- INPUT DATA
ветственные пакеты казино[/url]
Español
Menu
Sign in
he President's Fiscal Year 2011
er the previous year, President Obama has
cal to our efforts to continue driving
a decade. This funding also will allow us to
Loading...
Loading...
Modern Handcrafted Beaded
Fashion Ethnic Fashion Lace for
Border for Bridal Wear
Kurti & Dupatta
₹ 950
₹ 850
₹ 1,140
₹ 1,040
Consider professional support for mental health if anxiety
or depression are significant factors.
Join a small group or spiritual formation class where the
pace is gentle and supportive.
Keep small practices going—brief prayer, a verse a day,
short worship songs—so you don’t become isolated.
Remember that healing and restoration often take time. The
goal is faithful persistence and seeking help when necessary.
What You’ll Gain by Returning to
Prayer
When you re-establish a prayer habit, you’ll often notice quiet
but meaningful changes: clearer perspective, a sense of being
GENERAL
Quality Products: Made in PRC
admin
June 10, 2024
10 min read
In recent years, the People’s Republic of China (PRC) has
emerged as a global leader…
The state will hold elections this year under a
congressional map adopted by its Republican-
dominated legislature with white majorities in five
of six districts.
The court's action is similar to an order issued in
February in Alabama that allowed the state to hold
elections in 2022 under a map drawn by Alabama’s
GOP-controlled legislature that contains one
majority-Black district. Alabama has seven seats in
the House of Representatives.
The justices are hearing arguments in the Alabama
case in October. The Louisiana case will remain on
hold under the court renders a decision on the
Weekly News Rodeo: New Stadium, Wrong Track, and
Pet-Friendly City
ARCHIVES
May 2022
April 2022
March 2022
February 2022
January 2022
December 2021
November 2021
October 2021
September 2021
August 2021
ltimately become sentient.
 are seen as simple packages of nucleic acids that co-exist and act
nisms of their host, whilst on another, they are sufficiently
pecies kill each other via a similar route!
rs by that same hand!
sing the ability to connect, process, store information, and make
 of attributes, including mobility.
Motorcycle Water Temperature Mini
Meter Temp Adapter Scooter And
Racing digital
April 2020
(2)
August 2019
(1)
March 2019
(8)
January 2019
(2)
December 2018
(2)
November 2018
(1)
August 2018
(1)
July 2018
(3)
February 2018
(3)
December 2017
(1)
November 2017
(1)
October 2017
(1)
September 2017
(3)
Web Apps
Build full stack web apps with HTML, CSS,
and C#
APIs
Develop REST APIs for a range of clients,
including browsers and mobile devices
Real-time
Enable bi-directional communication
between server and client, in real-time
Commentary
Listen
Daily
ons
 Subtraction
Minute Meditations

- WHAT THE TASK REQUIRES
Search the listing for "December" and show every line where it occurs.

- ANSWER
December 2021
December 2018
December 2017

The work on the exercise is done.